A note of encouragement is in order, because review readers operate almost necessarily “in the dark.” Submissions are normally assigned to one of our Coordinating Editors, who asks for critiques from two members of his or her team. Desirable as discussion and consensus may be, we need the emphases in individual opinions. And critiques get no feedback. That may be unfortunate, but what more can we say than “Thanks, good job”?
And yet I receive almost weekly expressions of gratitude from our contributors. And it doesn’t matter whether we’ve accepted or declined their submissions. Here’s one, received this past week; it can represent them all:
That was a really great piece of feedback I couldn't see from being inside the story. I appreciate your consideration.
And you may onsider the compliment as being made to you. It tells us we’re on the right track.
Do we receive requests for no feedback, only “yes” or “no”? One such came in last week, but they’re vanishingly rare, and you’ll never see them. My response: “Sorry, we can’t proceed under such a condition. Feedback is Bewildering Stories’ stock in trade. Whether we accept or decline a submission, we always say why.”

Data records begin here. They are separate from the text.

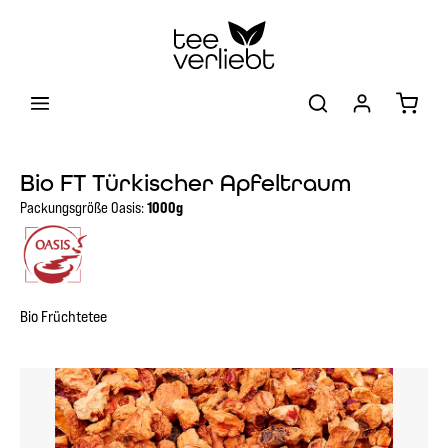
Zum Hauptinhalt springen
Warenk
Bio FT Türkischer Apfeltraum
Packungsgröße Oasis:
1000g
Bio Früchtetee
Bildergalerie überspringen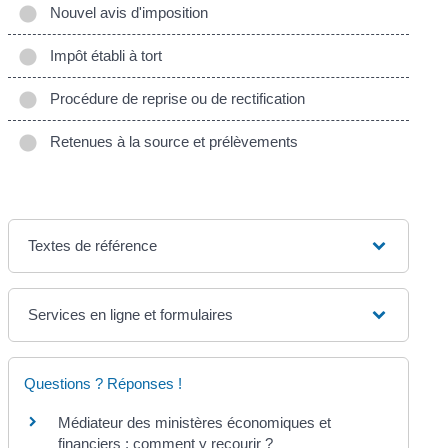
Nouvel avis d'imposition
Impôt établi à tort
Procédure de reprise ou de rectification
Retenues à la source et prélèvements
Textes de référence
Services en ligne et formulaires
Questions ? Réponses !
Médiateur des ministères économiques et
financiers : comment y recourir ?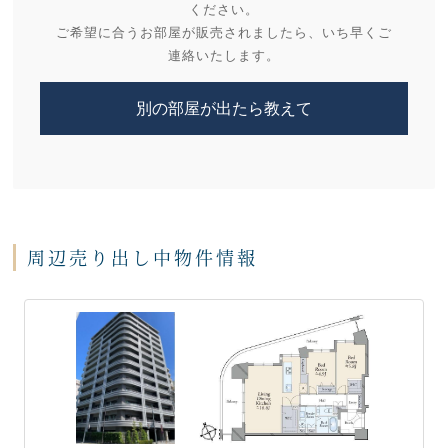
ください。
ご希望に合うお部屋が販売されましたら、いち早くご
連絡いたします。
別の部屋が出たら教えて
周辺売り出し中物件情報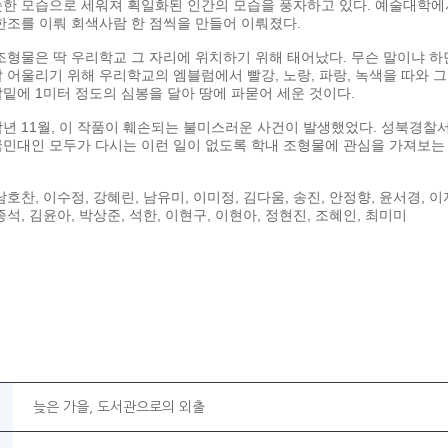
슷한 모습으로 세워져 획일화된 인간의 모습을 풍자하고 있다. 예술대학에
한조를 이뤄 회색사람 한 점씩을 만들어 이뤄졌다.
조형물은 딱 우리학교 그 자리에 위치하기 위해 태어났다. 무슨 말이냐 
 어울리기 위해 우리학교의 엠블럼에서 빨강, 노랑, 파랑, 녹색을 따와 
밑에 1미터 정도의 심봉을 달아 땅에 파묻어 세운 것이다.
년 11월, 이 작품이 훼손되는 불미스러운 사건이 발생했었다. 성북경찰
국민대인 모두가 다시는 이런 일이 없도록 학내 조형물에 관심을 가져보는
남호찬, 이수정, 강혜린, 남유미, 이미정, 김다움, 송진, 안정향, 윤서경, 이
종석, 김윤아, 박상준, 석한, 이현구, 이현아, 정현진, 조혜인, 최미미
늦은 가을, 도서관으로의 외출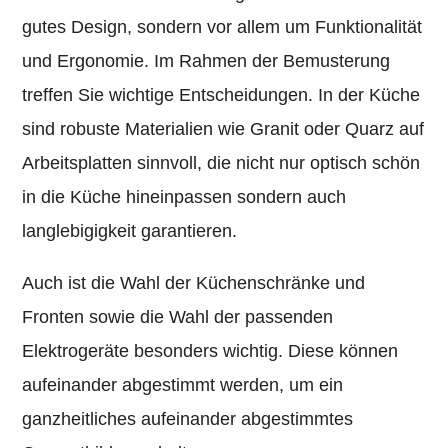
gutes Design, sondern vor allem um Funktionalität
und Ergonomie. Im Rahmen der Bemusterung
treffen Sie wichtige Entscheidungen. In der Küche
sind robuste Materialien wie Granit oder Quarz auf
Arbeitsplatten sinnvoll, die nicht nur optisch schön
in die Küche hineinpassen sondern auch
langlebigigkeit garantieren.
Auch ist die Wahl der Küchenschränke und
Fronten sowie die Wahl der passenden
Elektrogeräte besonders wichtig. Diese können
aufeinander abgestimmt werden, um ein
ganzheitliches aufeinander abgestimmtes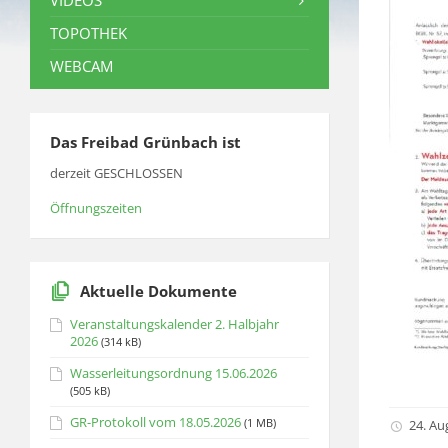
VIDEOS
TOPOTHEK
WEBCAM
Das Freibad Grünbach ist
derzeit GESCHLOSSEN
Öffnungszeiten
Aktuelle Dokumente
Veranstaltungskalender 2. Halbjahr
2026
(314 kB)
Wasserleitungsordnung 15.06.2026
(505 kB)
GR-Protokoll vom 18.05.2026
(1 MB)
24. Au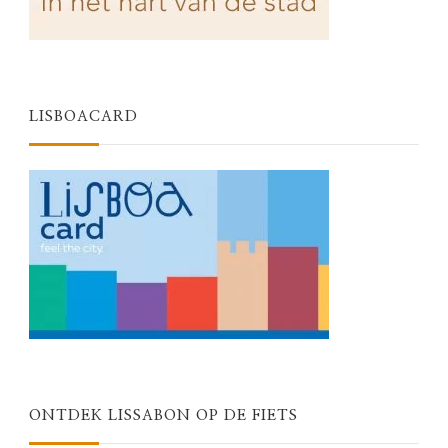
LISBOACARD
ONTDEK LISSABON OP DE FIETS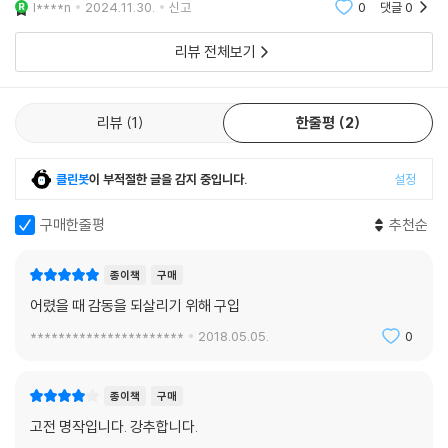
l****n
2024.11.30.
신고
0
댓글
0
리뷰 전체보기
리뷰
1
한줄평
2
클린봇
이 부적절한 글을 감지 중입니다.
설정
구매한줄평
추천순
종이책
구매
어렸을 때 감동을 되살리기 위해 구입
**********************
2018.05.05.
0
종이책
구매
고전 명작입니다. 강추합니다.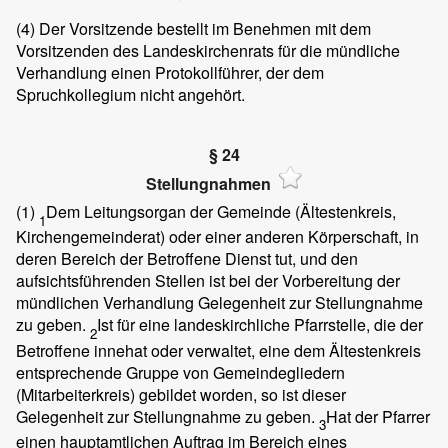
(4)
Der Vorsitzende bestellt im Benehmen mit dem
Vorsitzenden des Landeskirchenrats für die mündliche
Verhandlung einen Protokollführer, der dem
Spruchkollegium nicht angehört.
§ 24
Stellungnahmen
(1)
Dem Leitungsorgan der Gemeinde (Ältestenkreis,
1
Kirchengemeinderat) oder einer anderen Körperschaft, in
deren Bereich der Betroffene Dienst tut, und den
aufsichtsführenden Stellen ist bei der Vorbereitung der
mündlichen Verhandlung Gelegenheit zur Stellungnahme
zu geben.
Ist für eine landeskirchliche Pfarrstelle, die der
2
Betroffene innehat oder verwaltet, eine dem Ältestenkreis
entsprechende Gruppe von Gemeindegliedern
(Mitarbeiterkreis) gebildet worden, so ist dieser
Gelegenheit zur Stellungnahme zu geben.
Hat der Pfarrer
3
einen hauptamtlichen Auftrag im Bereich eines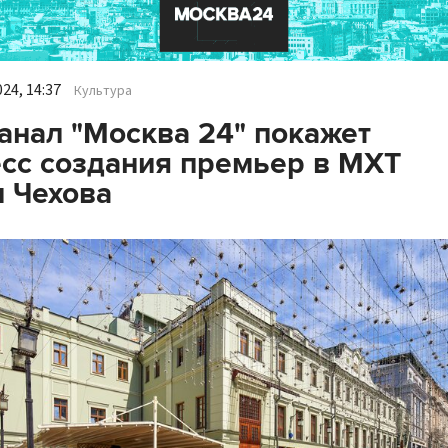
24, 14:37
Культура
анал "Москва 24" покажет
сс создания премьер в МХТ
 Чехова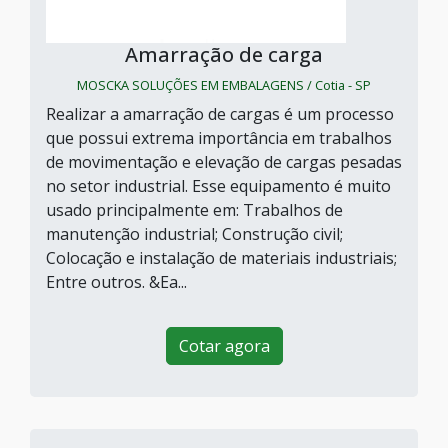
Amarração de carga
MOSCKA SOLUÇÕES EM EMBALAGENS / Cotia - SP
Realizar a amarração de cargas é um processo
que possui extrema importância em trabalhos
de movimentação e elevação de cargas pesadas
no setor industrial. Esse equipamento é muito
usado principalmente em: Trabalhos de
manutenção industrial; Construção civil;
Colocação e instalação de materiais industriais;
Entre outros. &Ea...
Cotar agora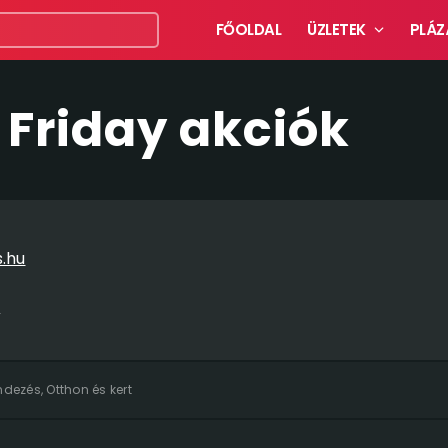
FŐOLDAL
ÜZLETEK
PLÁZ
 Friday akciók
.hu
u
endezés
,
Otthon és kert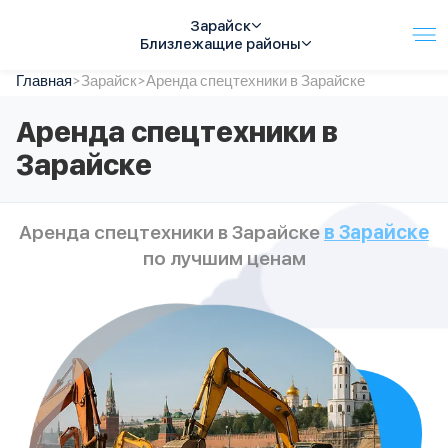
Зарайск
Близлежащие районы
Главная
Услуги
>
Зарайск
>
Аренда спецтехники в Зарайске
Автопарк
Аренда спецтехники в
Тарифы
Зарайске
Акции
О компании
Отзывы
Аренда спецтехники в Зарайске
в Зарайске
Контакты
по лучшим ценам
Спецтехника
Цены
FAQ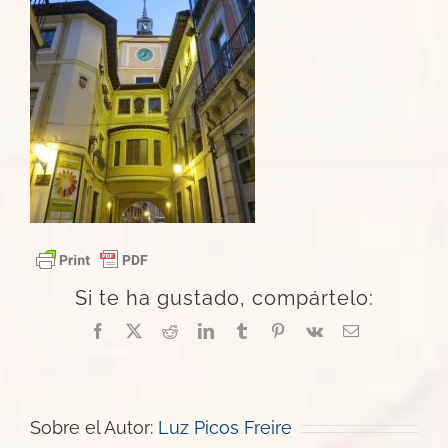
Si te ha gustado, compártelo:
Facebook
X
Reddit
LinkedIn
Tumblr
Pinterest
Vk
Correo
electrónico
Sobre el Autor:
Luz Picos Freire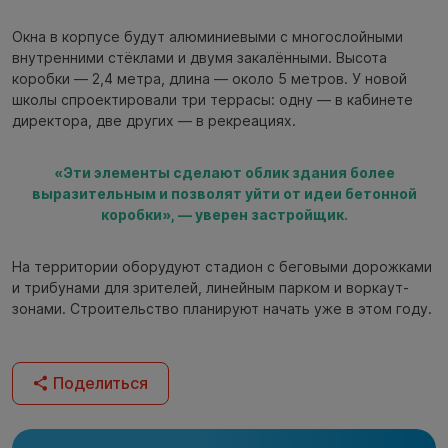
Окна в корпусе будут алюминиевыми с многослойными
внутренними стёклами и двумя закалёнными. Высота
коробки — 2,4 метра, длина — около 5 метров. У новой
школы спроектировали три террасы: одну — в кабинете
директора, две других — в рекреациях.
«Эти элементы сделают облик здания более
выразительным и позволят уйти от идеи бетонной
коробки», — уверен застройщик.
На территории оборудуют стадион с беговыми дорожками
и трибунами для зрителей, линейным парком и воркаут-
зонами. Строительство планируют начать уже в этом году.
Поделиться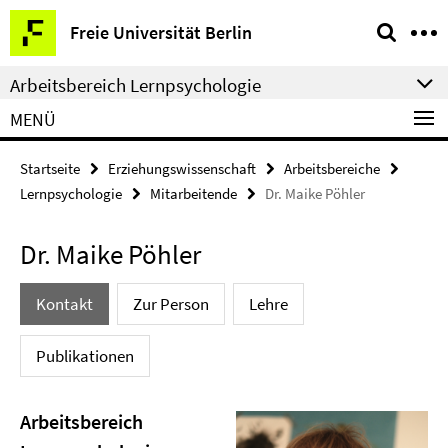
Springe
Service-
Freie Universität Berlin
direkt
Navigation
zu
Arbeitsbereich Lernpsychologie
Inhalt
MENÜ
Startseite
Erziehungswissenschaft
Arbeitsbereiche
Lernpsychologie
Mitarbeitende
Dr. Maike Pöhler
Dr. Maike Pöhler
Kontakt
Zur Person
Lehre
Publikationen
Arbeitsbereich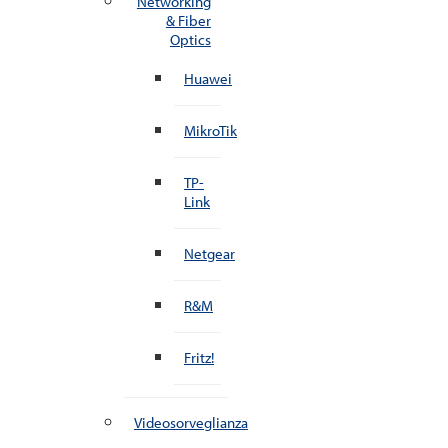
Networking
& Fiber
Optics
Huawei
MikroTik
TP-
Link
Netgear
R&M
Fritz!
Videosorveglianza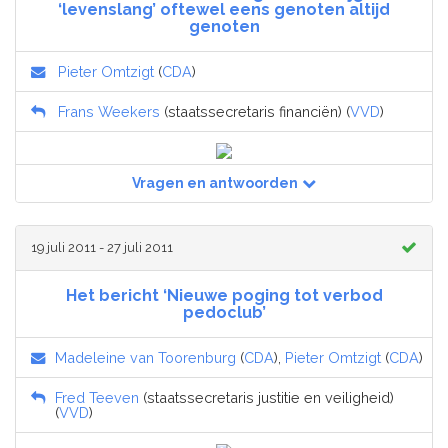
‘levenslang’ oftewel eens genoten altijd
genoten
Pieter Omtzigt
(
CDA
)
Frans Weekers
(staatssecretaris financiën) (
VVD
)
Vragen en antwoorden
19 juli 2011 - 27 juli 2011
Het bericht ‘Nieuwe poging tot verbod
pedoclub’
Madeleine van Toorenburg
(
CDA
),
Pieter Omtzigt
(
CDA
)
Fred Teeven
(staatssecretaris justitie en veiligheid)
(
VVD
)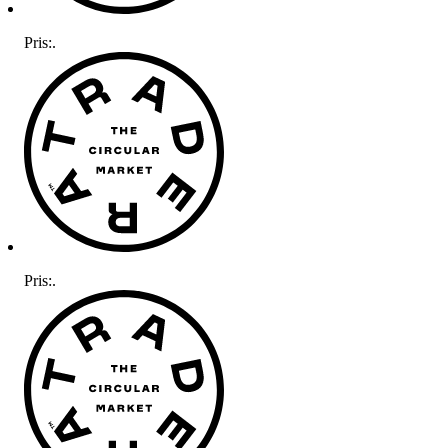
Pris:
.
Pris:
.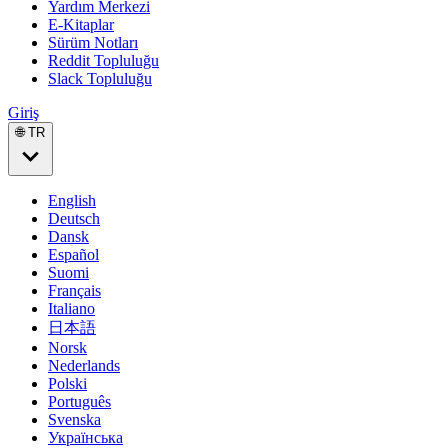
Yardım Merkezi
E-Kitaplar
Sürüm Notları
Reddit Topluluğu
Slack Topluluğu
Giriş
🌐 TR
English
Deutsch
Dansk
Español
Suomi
Français
Italiano
日本語
Norsk
Nederlands
Polski
Português
Svenska
Українська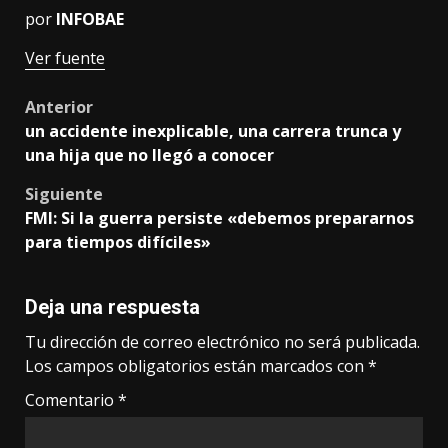
por
INFOBAE
Ver fuente
Post
Anterior
un accidente inexplicable, una carrera trunca y
navigation
una hija que no llegó a conocer
Siguiente
FMI: Si la guerra persiste «debemos prepararnos
para tiempos difíciles»
Deja una respuesta
Tu dirección de correo electrónico no será publicada.
Los campos obligatorios están marcados con
*
Comentario
*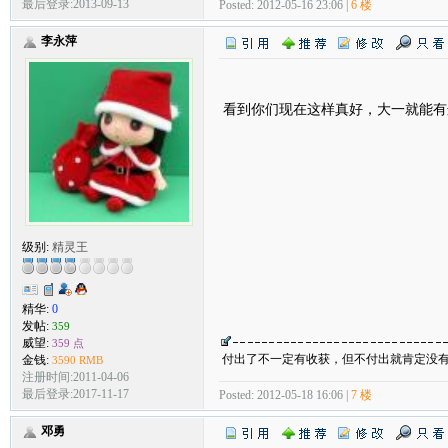
最后登录:2013-09-13
Posted: 2012-05-16 23:06 |
6 楼
李永萍
看到你们现在这样真好，大一就能有
级别:
精灵王
精华:
0
发帖:
359
威望:
359 点
付出了不一定有收获，但不付出就肯定没
金钱:
3590 RMB
注册时间:2011-04-06
最后登录:2017-11-17
Posted: 2012-05-18 16:06 |
7 楼
邓勇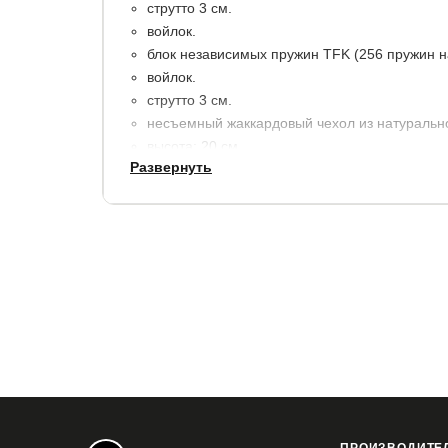
струтто 3 см.
войлок.
блок независимых пружин TFK (256 пружин н
войлок.
струтто 3 см.
несъемный жаккардовый чехол из натурально
высота: 20 см.
Развернуть
максимальный вес на 1 спальное место: 110 к
Гарантия:
3 года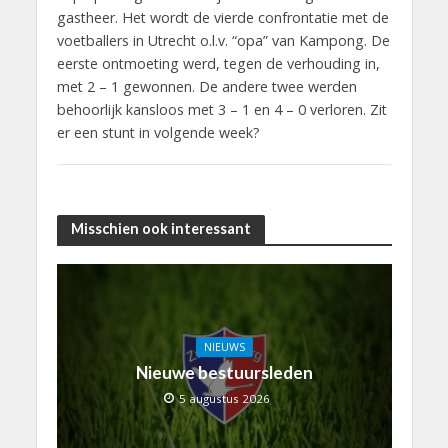
gastheer. Het wordt de vierde confrontatie met de
voetballers in Utrecht o.l.v. “opa” van Kampong. De
eerste ontmoeting werd, tegen de verhouding in,
met 2 – 1 gewonnen. De andere twee werden
behoorlijk kansloos met 3 – 1 en 4 – 0 verloren. Zit
er een stunt in volgende week?
Misschien ook interessant
NIEUWS
Nieuwe bestuursleden
5 augustus 2026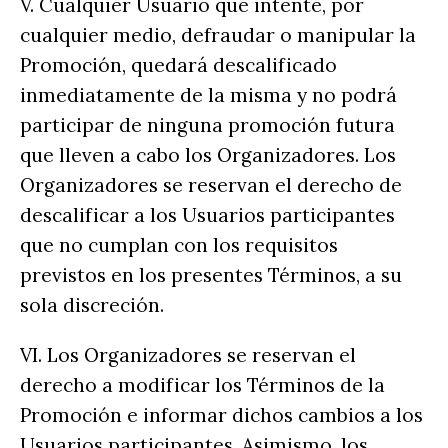
V. Cualquier Usuario que intente, por
cualquier medio, defraudar o manipular la
Promoción, quedará descalificado
inmediatamente de la misma y no podrá
participar de ninguna promoción futura
que lleven a cabo los Organizadores. Los
Organizadores se reservan el derecho de
descalificar a los Usuarios participantes
que no cumplan con los requisitos
previstos en los presentes Términos, a su
sola discreción.
VI. Los Organizadores se reservan el
derecho a modificar los Términos de la
Promoción e informar dichos cambios a los
Usuarios participantes. Asimismo, los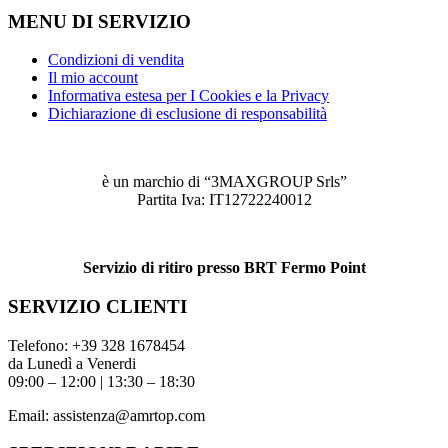
MENU DI SERVIZIO
Condizioni di vendita
Il mio account
Informativa estesa per I Cookies e la Privacy
Dichiarazione di esclusione di responsabilità
è un marchio di “3MAXGROUP Srls”
Partita Iva: IT12722240012
Servizio di ritiro presso BRT Fermo Point
SERVIZIO CLIENTI
Telefono:
+39 328 1678454
da Lunedì a Venerdi
09:00 – 12:00 | 13:30 – 18:30
Email:
assistenza@amrtop.com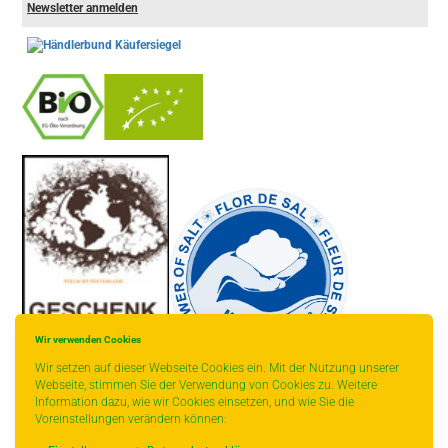
Newsletter anmelden
-
----------------
Wir verwenden Cookies
Wir setzen auf dieser Webseite Cookies ein. Mit der Nutzung unserer
Webseite, stimmen Sie der Verwendung von Cookies zu. Weitere
Information dazu, wie wir Cookies einsetzen, und wie Sie die
* gilt für Lieferungen innerhalb Deutschlands,
Voreinstellungen verändern können:
Lieferzeiten für andere Länder entnehmen Sie
bitte der Schaltfläche mit den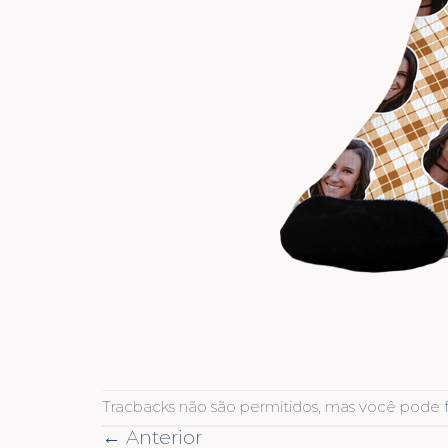
Tracbacks não são permitidos, mas você pode
←
Anterior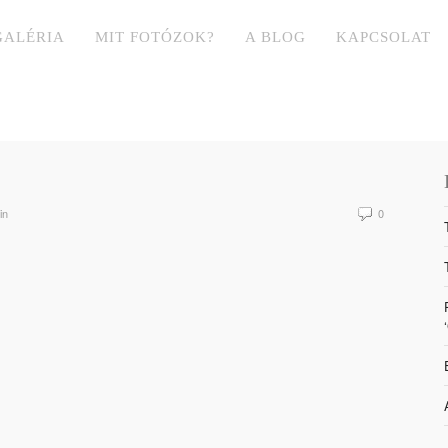
GALÉRIA
MIT FOTÓZOK?
A BLOG
KAPCSOLAT
in
0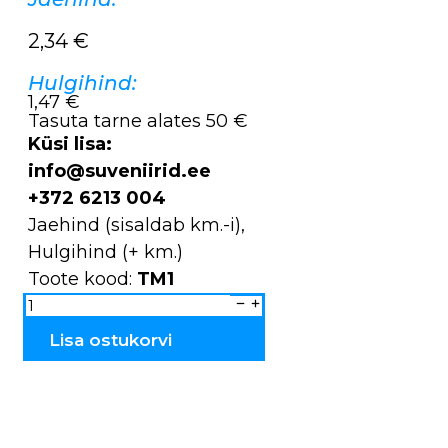
2,34
€
Hulgihind:
1,47 €
Tasuta tarne alates 50 €
Küsi lisa:
info@suveniirid.ee
+372 6213 004
Jaehind (sisaldab km.-i),
Hulgihind (+ km.)
Toote kood:
TM1
Magnet
puidust
ümbrik
TM1
Lisa ostukorvi
kogus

I do not add that I consider the request insulting. If the author is worth listening to, then so are we. Great artists have often had personalities ranging from strange to downright weird, but they never hid under a rock.
It doesn’t really matter whether you, as a review reader, address your critique to the Coordinating Editor or to the author. Your Coordinating Editor makes sure that our official response — though it may be trenchant — will be polite.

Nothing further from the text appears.